The NHS is in the grip of private staffing agencies because of the cuts to front-line posts and to nurse training, and because of low morale. This is the Secretary of State who denied NHS staff a 1% pay increase after years of pay freezes. What a kick in the teeth for staff who are working flat out to try to keep the NHS going! Good will in the NHS is at an all-time low, and it is no wonder that so many disillusioned staff are going to work for agencies to supplement their income. The Secretary of State has woken up to the problem today, and he has promised to take tough action on the agency bill, but will not put a cap on the agency spend in financially troubled trusts that results in those trusts being understaffed, because he will not permit them to recruit the staff they need? He needs to clarify that point. Will he also consider the rates paid on internal banks, and correct the ridiculous situation in which staff have a greater incentive to work for external agencies than for their own employer?

Why has there been no mention of staff training? Surely increasing the number of nurses coming through training is the only proper long-term answer to cutting agency spend. If the Secretary of State wants a fresh start, why does he not make an immediate pledge to increase nurse training commissions this year, as I would have done if Labour had won the election? Will he do that? If not, why not? Until he corrects this situation, the NHS will continue to be saddled with long-term agency costs. The truth is that the chickens are coming home to roost. The Secretary of State has left the NHS in the grip of private staffing agencies, and the measures he has announced today will not help.

The Secretary of State has also tried to paper over the cracks with a headline promise of £8 billion. There are three problems with that. As I said to the hon. Member for Faversham and Mid Kent (Helen Whately), it represents an IOU for five years’ time, but it will not deliver real money now, which is what the NHS needs. Secondly, the £8 billion makes sense only if the NHS manages to make £22 billion of efficiency savings by 2020. That is the five-year plan, as I am sure Members agree. To date, the Secretary of State has not provided any real details of where that £22 billion of savings is going to come from. Many of the people I speak to in the service say that the NHS has already had five years of hard efficiency savings, and that savings on that scale cannot be achieved without causing real harm to services. Does the £22 billion involve cuts to staff? Does it involve service closures? Does it involve more rationing of drugs and treatments? Will he now set out a plan for those £22 billion-worth of efficiencies? People have a right to know how he plans to achieve them.
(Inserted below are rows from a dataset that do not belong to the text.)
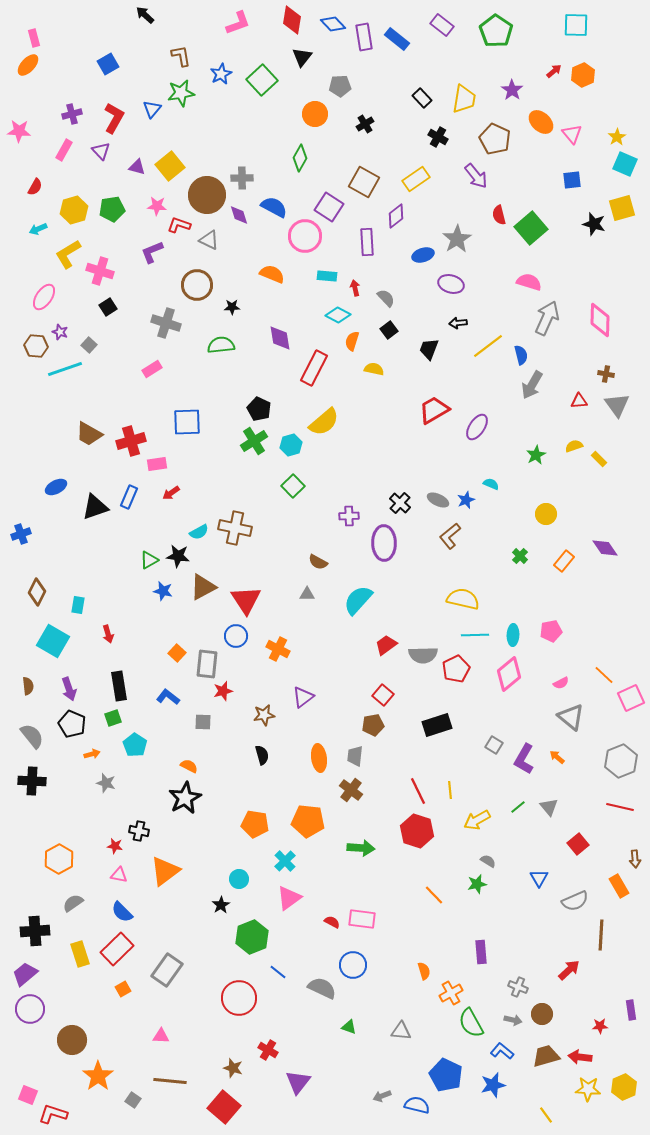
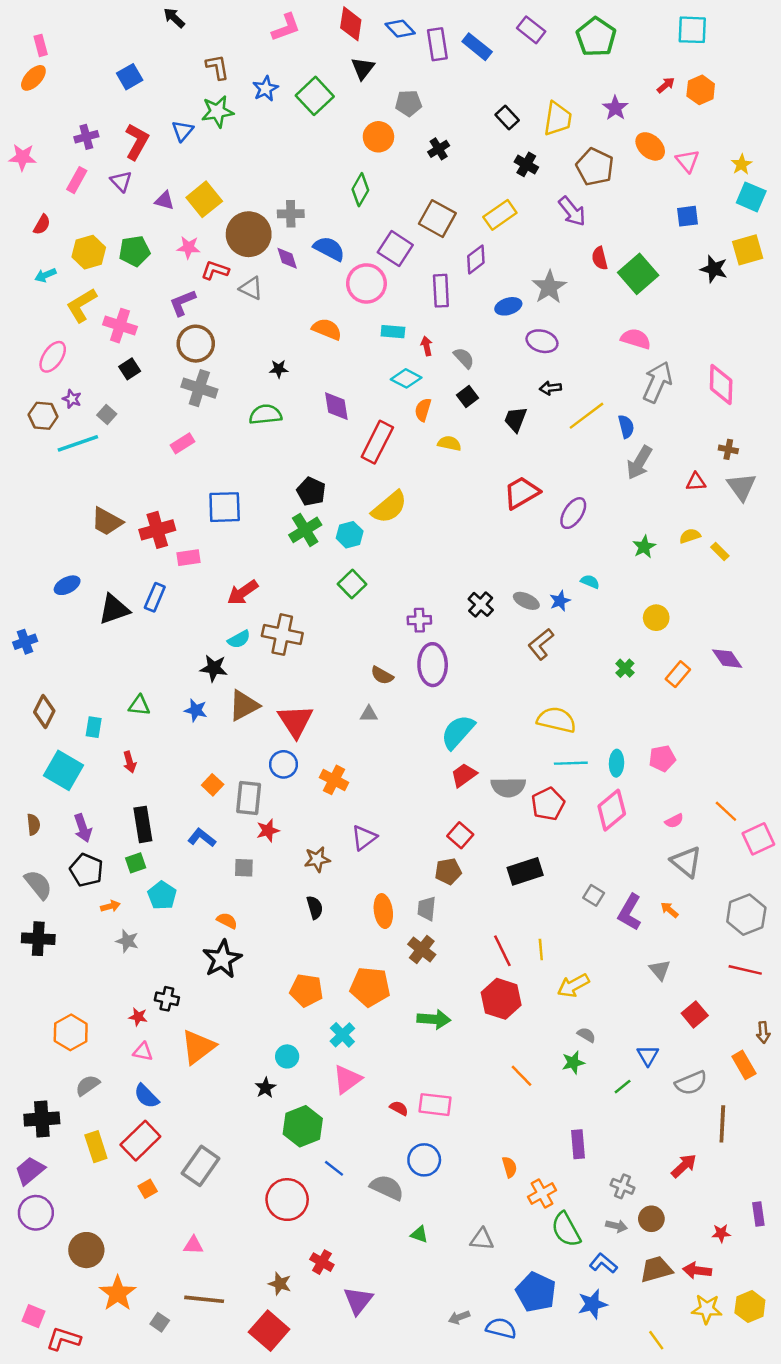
brown circle: (197, 285) -> (196, 344), moved
red arrow: (171, 493) -> (243, 592), moved, size x1.5
purple ellipse: (384, 543) -> (433, 665), moved
green triangle: (149, 560) -> (139, 705), moved, turned 36
cyan semicircle: (358, 600) -> (458, 732), moved
green line: (518, 807) -> (623, 1087), moved

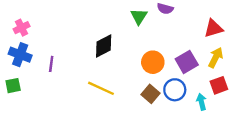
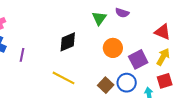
red triangle: (213, 28) -> (163, 32), turned 36
orange circle: (153, 62) -> (113, 48), moved

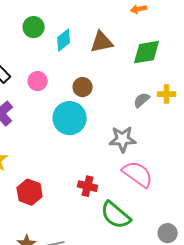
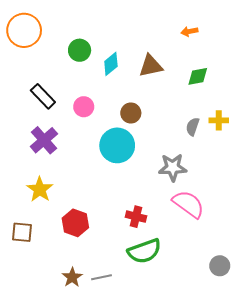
green diamond: (147, 52) -> (198, 76), size x0.7
gray semicircle: (142, 100) -> (193, 127), turned -30
green semicircle: (116, 215) -> (144, 251), moved, turned -60

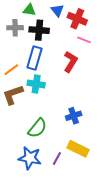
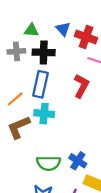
blue cross: (74, 116) -> (78, 161), moved, turned -35
green semicircle: (37, 128) -> (49, 163), turned 55

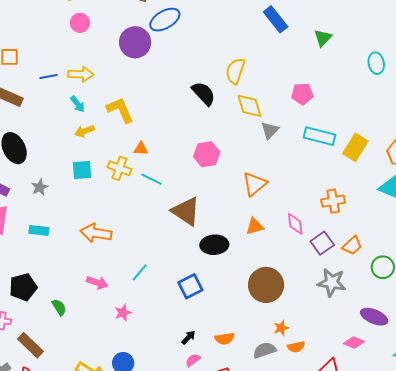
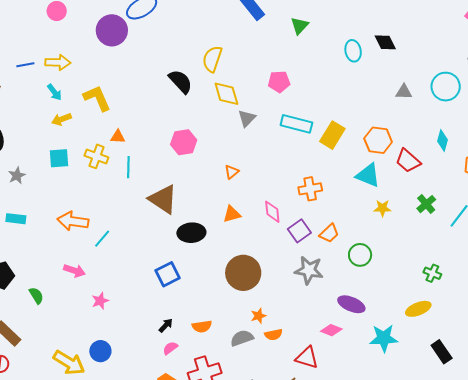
cyan line: (151, 179) -> (128, 167), turned 65
orange triangle: (255, 184) -> (232, 172), size x0.6
cyan line: (140, 272) -> (102, 239), moved

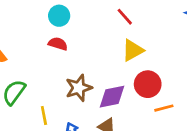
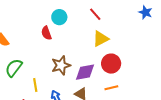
cyan circle: (59, 16) -> (59, 17), moved
red semicircle: (58, 44) -> (46, 33), turned -128
orange line: (164, 108) -> (111, 88), moved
Thirdly, can the Secretary of State tell us where this £8 billion is coming from? During the election, Ministers repeatedly failed to answer this question. The Chancellor was asked about it 18 times on “The Andrew Marr Show”, and his evasion was excruciating. So can the Secretary of State now give us an answer? If he cannot, people will conclude that the Conservatives either knew they were going to break this promise or did not want people to know where the money was going to come from. But people need to know, because the Government could be about to repeat the big spending mistake that they made in the last Parliament.

Five years ago, I warned the Government that it would be irresponsible to pay for the NHS by raiding social care, but that is exactly what they did. Around a third of a million vulnerable older people lost social care support at home and, unsurprisingly, many of them ended up in hospital. Those cuts to social care had terrible human costs, but they also created huge operational and efficiency problems for the NHS, with record numbers of frail people occupying hospital beds. I say this again to the Secretary of State: if you let social care collapse, it will drag the rest of the NHS down with it. It is a false economy on a grand scale to cut social care to pay for the NHS. Will he be clear today: will he confirm that, if the Government have no plans for new taxes, the money for the NHS will come from cuts to other unprotected Departments? If that is the case, are we not looking at even deeper cuts to local government and social care in this Parliament than we saw in the last?

The Secretary of State cannot keep dodging those questions. The Gracious Speech promised plans to integrate the NHS and social care, but there will be nothing left for the NHS to integrate with if he carries on in this way. The care cuts in the previous Parliament were the root cause of the A&E crisis. Hospital accident and emergency departments have now missed the Government’s lower target for 97 weeks in a row. If they cut social care again, we will have to deal with a full-blown NHS crisis.

Attendances at A&E departments increased 10 times faster in the four years after 2010 than in the four years before 2010. That was caused not just by the ageing society, as the Secretary of State likes to claim, but by his failure to look after that ageing society.

Where was the action in the Queen’s Speech on the scandal of 15-minute care visits? The truth is that there is no solution for the NHS without a solution for social care, but the only plan on offer from this Government is more cuts, and those cuts will pile pressure on an already overstretched NHS. This is where the NHS finds itself at the start of this Parliament.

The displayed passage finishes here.